CakapCakap – Cakap People! Upacara Rebo Wekasan merupakan upacara adat yang terdapat di Desa Wonokromo, Kecamatan Plered, Kabupaten Bantui, Provinsi DIY.
Disebut sebagai acara Rebo Wekasan atau Rebo Pungkasan karena upacara ini diadakan pada hari Rabu terakhir pada bulan Sapar.
Kata Sapar ini identik dengan ucapan kata arab, “syafar”, yang berarti bulan Arab yang kedua. Selanjutnya, kata syafar yang identik dengan kata sapar ini menjad nama bulan Jawa yang kedua.
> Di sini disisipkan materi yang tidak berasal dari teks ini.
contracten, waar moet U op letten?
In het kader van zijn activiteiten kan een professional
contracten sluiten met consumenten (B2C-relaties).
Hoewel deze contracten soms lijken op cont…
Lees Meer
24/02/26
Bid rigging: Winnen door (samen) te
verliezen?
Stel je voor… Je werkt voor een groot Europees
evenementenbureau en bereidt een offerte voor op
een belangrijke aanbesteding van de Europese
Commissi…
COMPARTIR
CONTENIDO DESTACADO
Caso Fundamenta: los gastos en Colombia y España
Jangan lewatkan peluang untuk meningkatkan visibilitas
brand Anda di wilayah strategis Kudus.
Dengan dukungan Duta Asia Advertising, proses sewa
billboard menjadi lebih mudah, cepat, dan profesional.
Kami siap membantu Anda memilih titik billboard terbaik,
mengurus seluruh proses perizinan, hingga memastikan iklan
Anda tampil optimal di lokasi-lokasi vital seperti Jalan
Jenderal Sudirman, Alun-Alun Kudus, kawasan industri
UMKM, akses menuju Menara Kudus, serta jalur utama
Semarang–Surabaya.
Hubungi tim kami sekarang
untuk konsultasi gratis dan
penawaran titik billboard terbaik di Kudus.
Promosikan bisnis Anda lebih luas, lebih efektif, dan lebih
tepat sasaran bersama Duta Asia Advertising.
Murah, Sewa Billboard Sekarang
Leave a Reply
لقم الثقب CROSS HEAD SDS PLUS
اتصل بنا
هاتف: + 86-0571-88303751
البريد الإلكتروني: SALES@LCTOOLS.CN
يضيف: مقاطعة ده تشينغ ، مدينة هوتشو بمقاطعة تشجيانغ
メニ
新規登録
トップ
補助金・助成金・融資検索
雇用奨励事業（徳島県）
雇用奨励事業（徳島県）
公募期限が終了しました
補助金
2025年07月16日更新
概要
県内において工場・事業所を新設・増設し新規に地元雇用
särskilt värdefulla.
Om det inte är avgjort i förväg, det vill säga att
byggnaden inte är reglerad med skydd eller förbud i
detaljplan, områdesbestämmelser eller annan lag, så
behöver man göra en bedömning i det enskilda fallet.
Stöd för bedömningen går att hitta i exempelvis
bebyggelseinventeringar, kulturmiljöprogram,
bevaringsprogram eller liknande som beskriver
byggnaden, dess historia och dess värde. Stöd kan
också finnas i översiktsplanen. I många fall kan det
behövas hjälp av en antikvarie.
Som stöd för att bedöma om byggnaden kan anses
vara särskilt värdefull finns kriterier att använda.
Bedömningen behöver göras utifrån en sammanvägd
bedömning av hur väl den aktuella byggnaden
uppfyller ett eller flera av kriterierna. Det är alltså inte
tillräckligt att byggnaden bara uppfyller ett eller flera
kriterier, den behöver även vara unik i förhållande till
Dalam upacara ini sebagai puncak acaranya adalah Selasa malam atau malem Rebo.
Dahulu, upacara ini dipusatkan di depan masjid dan biasanya seminggu sebelum puncak acara sudah diadakan keramaian, yaitu pasar malam.
Upacara ini dipilih hari Rabu, konon hari Rabu terakhir dalam bulan Sapar itu merupakan hari perternuan antara Sri Sultan HB I dengan Mbah Kyai Faqih Usman.
Berdasarkan pada hari itulah kemudian masyarakat menamakannya dengan upacara Rebo Wekasan atau Rebo Pungkasan.
Berikut penjelasan lebih lanjut tentang upacara Rebo Wekasan, dilansir dari laman Jogjaprov, Selasa 12 September 2023.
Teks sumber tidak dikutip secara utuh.